Despite the escalating erosion of her memory, her brain still served her well in countless ways. For example, at this very moment, she ate her ice cream without dripping any of it onto the cone or her hand by using a lick-and-turn technique that had become automatic to her as a child and was probably stored somewhere near the information for how to ride a bike and how to tie a shoe. Meanwhile, she stepped off the curb and crossed the street, her motor cortex and cerebellum solving the complex mathematical equations necessary to move her body to the other side without falling over or getting hit by a passing car. She recognized the sweet smell of narcissus and a brief waft of curry emanating from the Indian restaurant on the corner. With each lick, she savored the delicious tastes of chocolate and peanut butter, demonstrating the intact activation of her brain’s pleasure pathways, the
same ones required for enjoying sex or a good bottle of wine.

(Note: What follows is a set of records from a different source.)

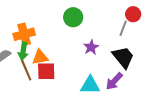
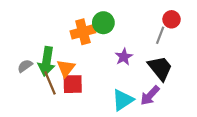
orange cross: (24, 34) -> (83, 32), moved
green arrow: (23, 51) -> (47, 61), size x1.4
orange triangle: (40, 57) -> (66, 68), turned -42
cyan triangle: (90, 85) -> (123, 100), turned -35

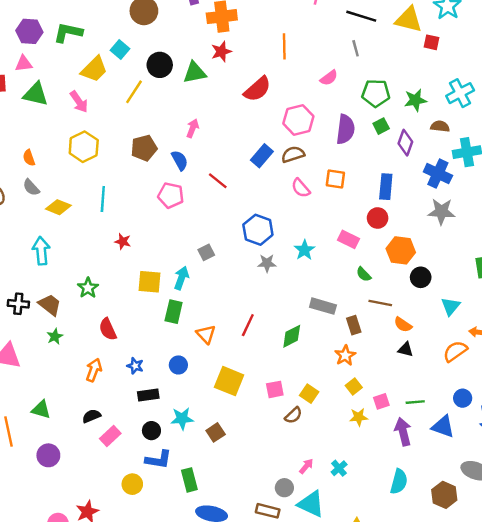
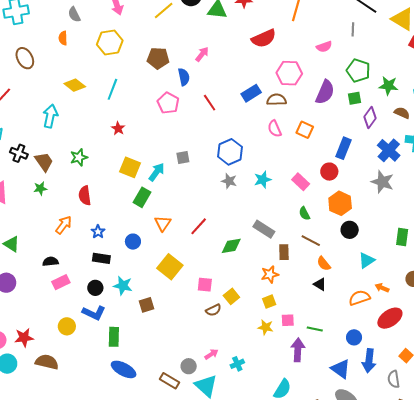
gray semicircle: (31, 187) -> (74, 14), moved
blue triangle: (443, 426) -> (341, 369), moved

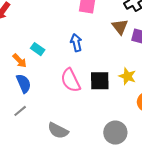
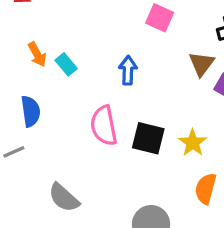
orange arrow: (20, 61) -> (37, 54), moved

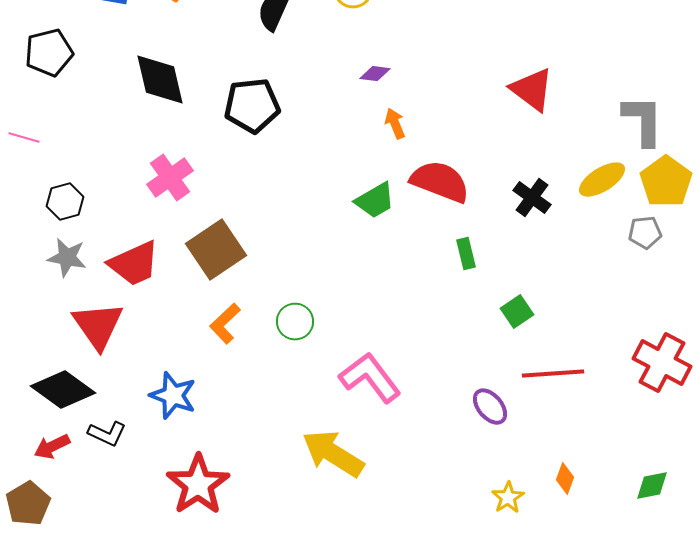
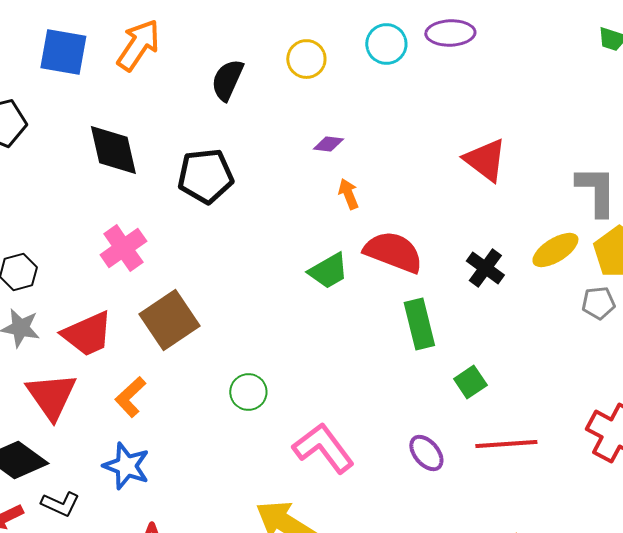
green rectangle: (466, 254) -> (419, 324), size x1.6
orange L-shape: (225, 324) -> (130, 397), moved
purple ellipse: (490, 407) -> (426, 453), moved

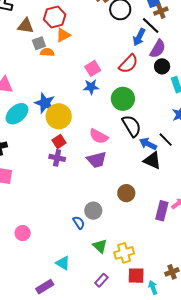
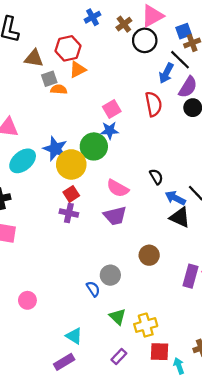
red semicircle: (128, 64) -> (153, 104), turned -55
green circle: (123, 99) -> (94, 146), moved
black semicircle: (132, 126) -> (156, 177), size x0.6
purple rectangle: (45, 287) -> (64, 362), moved

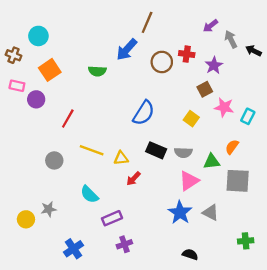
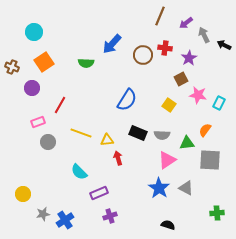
brown line: (147, 22) -> (160, 16), moved
brown cross: (14, 55) -> (12, 67), moved
pink rectangle: (17, 86) -> (38, 122), moved, turned -32
red arrow: (134, 179) -> (118, 158), turned 120
gray star: (49, 209) -> (43, 214), moved

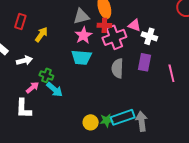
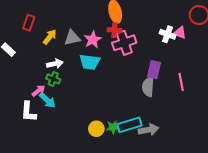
gray triangle: (81, 16) -> (72, 38), moved
pink triangle: (134, 25) -> (180, 33), moved
white cross: (149, 36) -> (168, 34), moved
white arrow: (24, 61) -> (55, 64), moved
gray semicircle: (117, 68) -> (148, 87), moved
cyan arrow: (54, 89) -> (47, 100), moved
gray arrow: (142, 121) -> (149, 130), turned 84

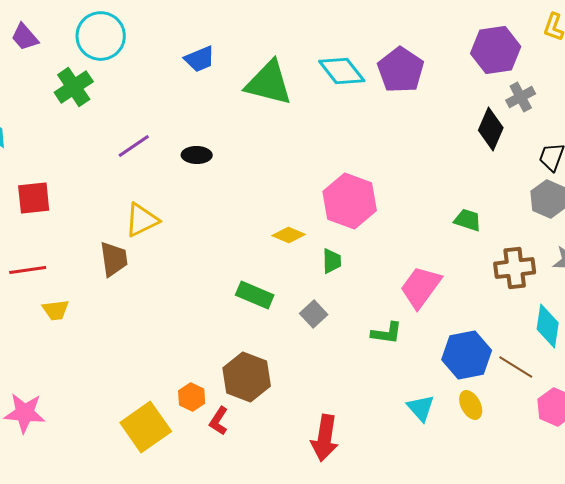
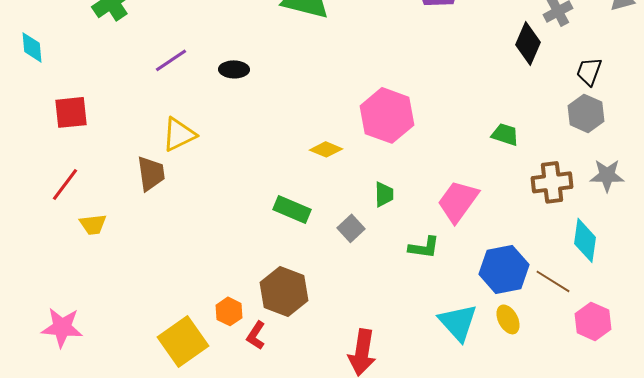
green trapezoid: (332, 261) -> (384, 194), moved
red line: (28, 270) -> (65, 184), turned -45
cyan triangle: (421, 408) -> (458, 322), size x1.4

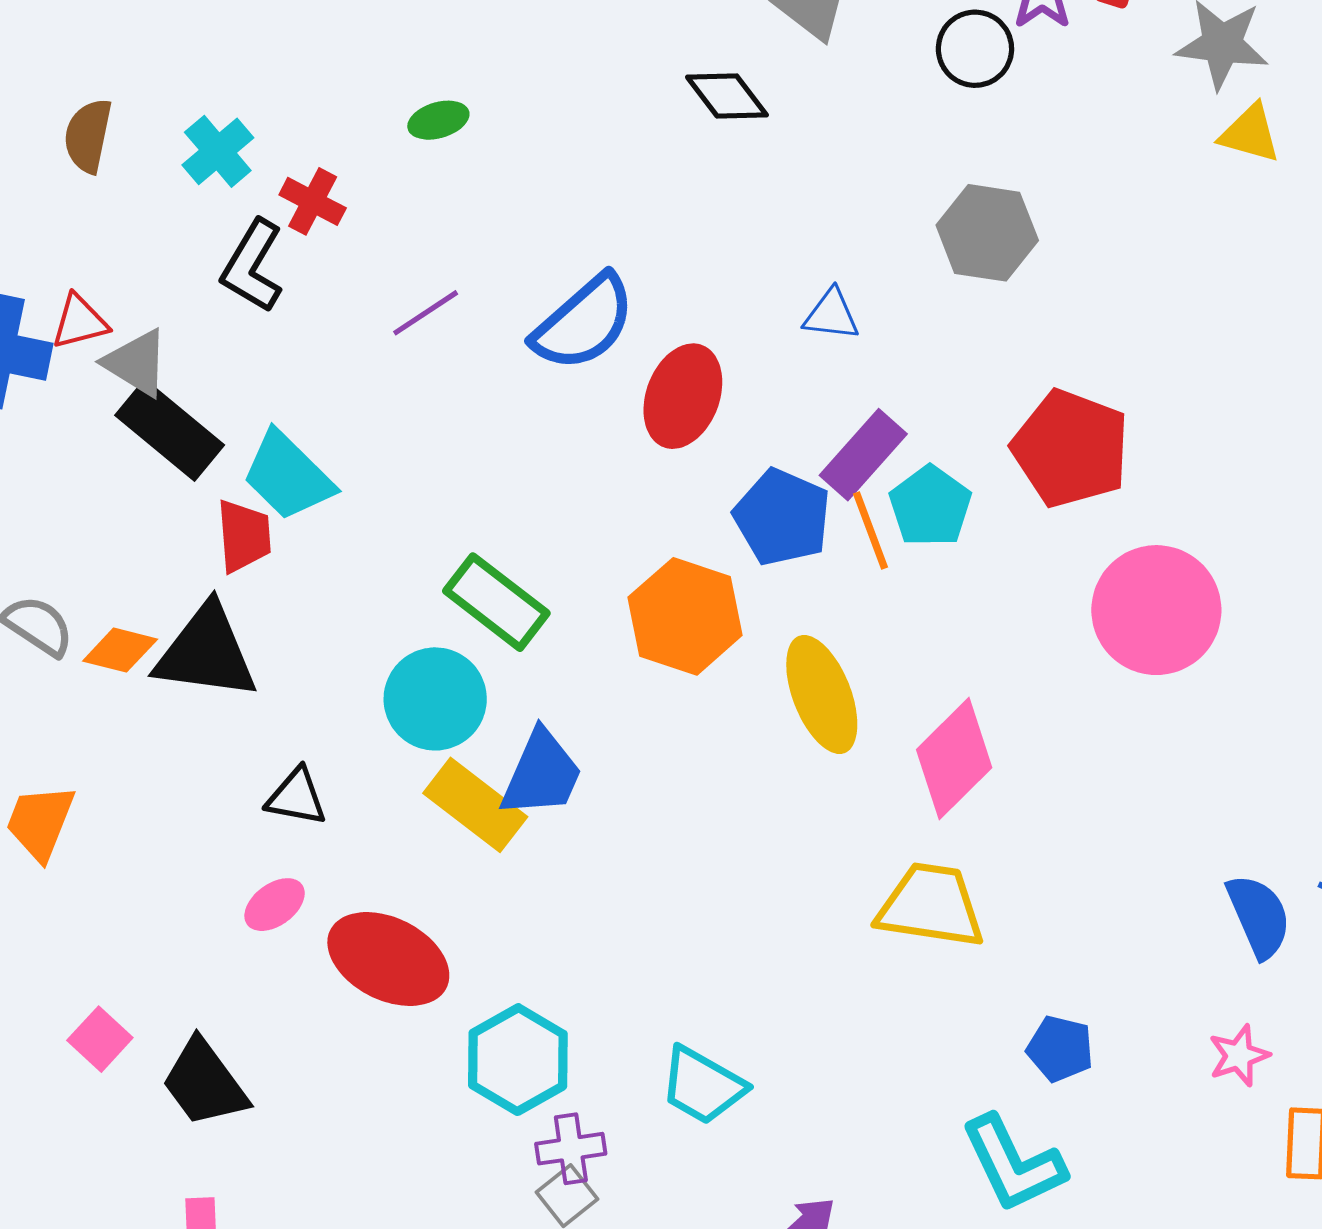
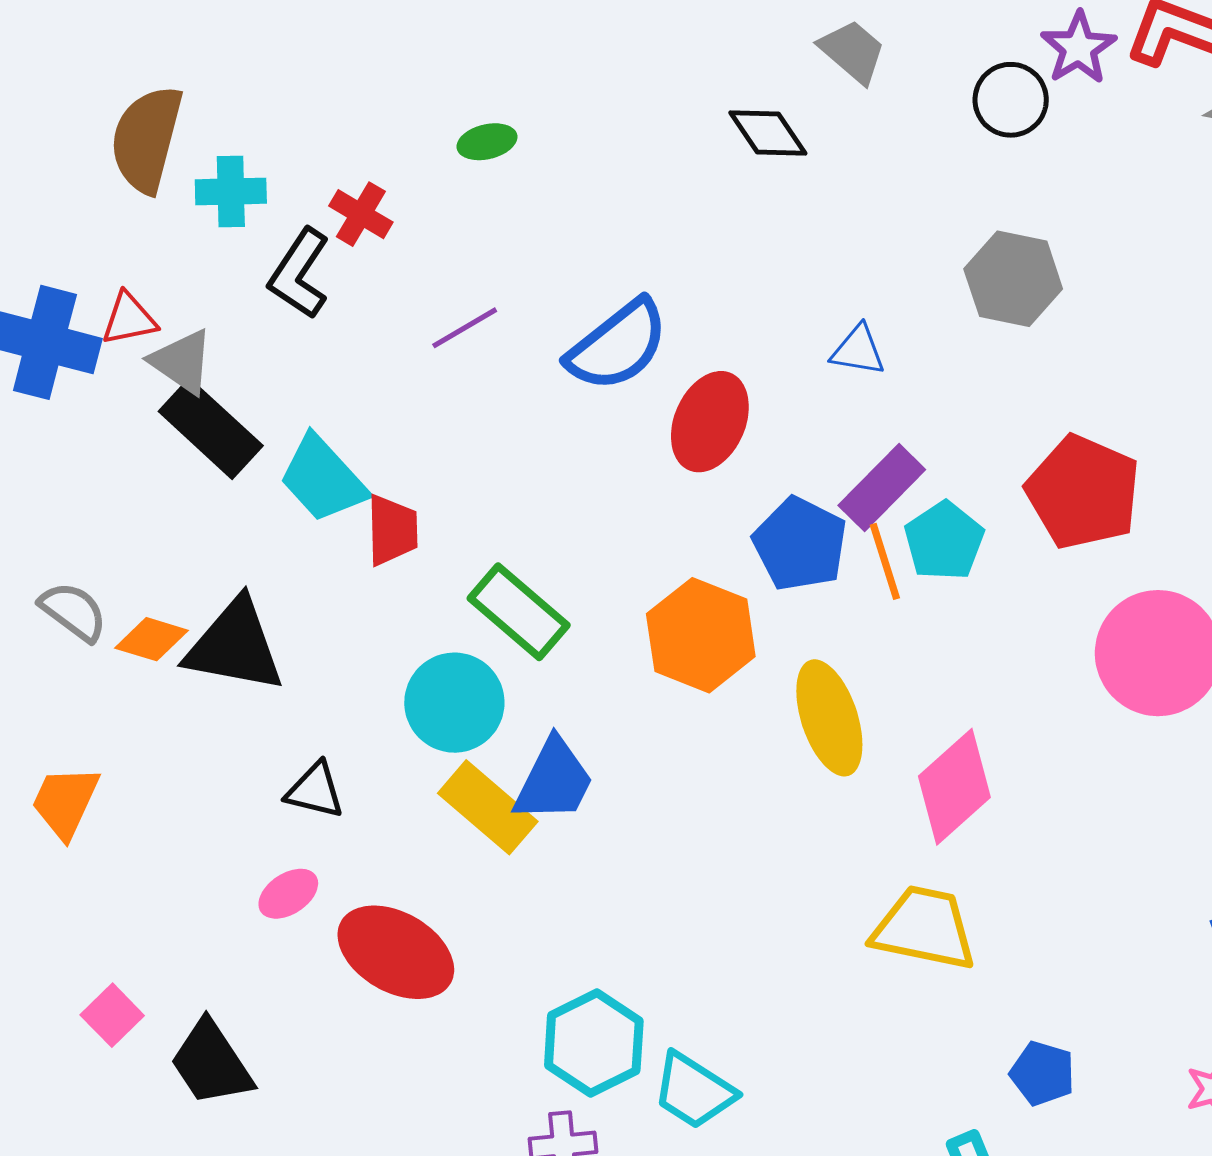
brown semicircle: (88, 136) -> (147, 139), size x1.5
cyan cross: (218, 151) -> (231, 192), moved, turned 36
red trapezoid: (244, 536) -> (392, 530), moved
cyan hexagon: (518, 1060) -> (594, 1043), moved

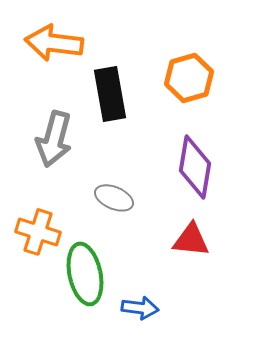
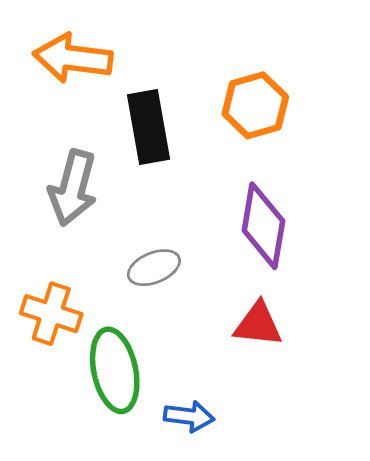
gray ellipse: (114, 198) -> (154, 268), turned -45

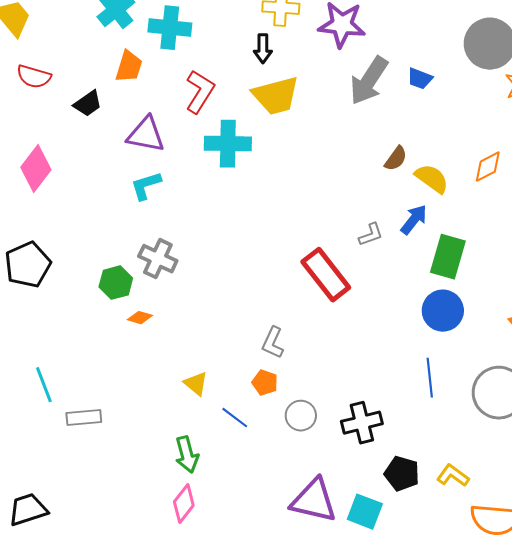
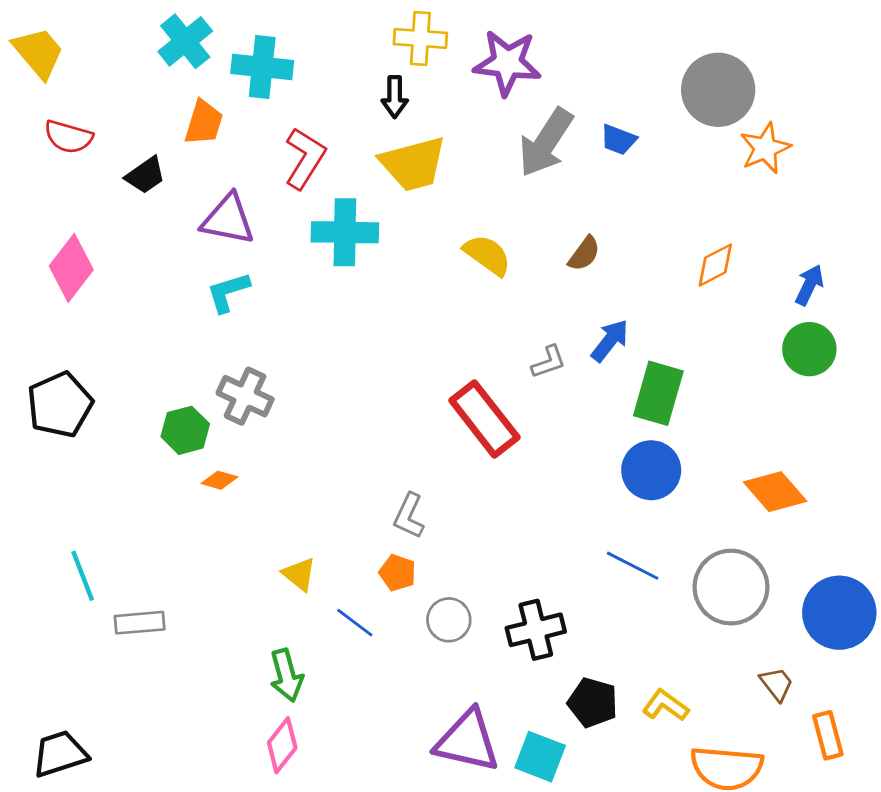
yellow semicircle: (432, 179) -> (487, 255), moved
blue line: (430, 378) -> (633, 566), turned -57

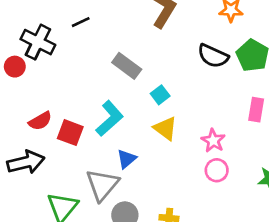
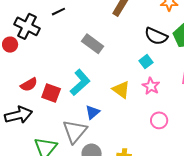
cyan square: (160, 95) -> (146, 62), moved
pink star: (213, 141) -> (151, 86), moved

But at some point, she would forget how to eat an ice-cream cone, how to tie her shoe, and how to walk. At some point, her pleasure neurons would become corrupted by an onslaught of aggregating amyloid, and she’d no longer be capable of enjoying the things she loved. At some point, there would simply be no point.
She wished she had cancer instead. She’d trade Alzheimer’s for cancer in a heartbeat. She felt ashamed for wishing this, and it was certainly a pointless bargaining, but she permitted the fantasy anyway. With cancer, she’d have something that she could fight. There was surgery, radiation, and chemotherapy. There was the chance that she could win. Her family and the community at Harvard would rally behind her battle and consider it noble. And even if defeated in the end, she’d be able to look them knowingly in the eye and say good-bye before she left.
Alzheimer’s disease was an entirely different kind of beast. There were no weapons that could slay it. Taking Aricept and Namenda felt like aiming a couple of leaky squirt guns in the face of a blazing fire. John continued to probe into the drugs in clinical development, but she doubted that any of them were ready and capable of making a significant difference for her, else he would already have been on the phone with Dr. Davis, insisting on a way to get her on them. Right now, everyone with Alzheimer’s faced the same outcome, whether they were eighty-two or fifty, resident of the Mount Auburn Manor or full professor of psychology at Harvard University. The blazing fire consumed all. No one got out alive.
And while a bald head and a looped ribbon were seen as badges of courage and hope, her reluctant vocabulary and vanishing memories advertised mental instability and impending insanity. Those with cancer could expect to be supported by their community. Alice expected to be outcast. Even the well-intentioned and educated tended to keep a fearful distance from the mentally ill. She didn’t want to become someone people avoided and feared.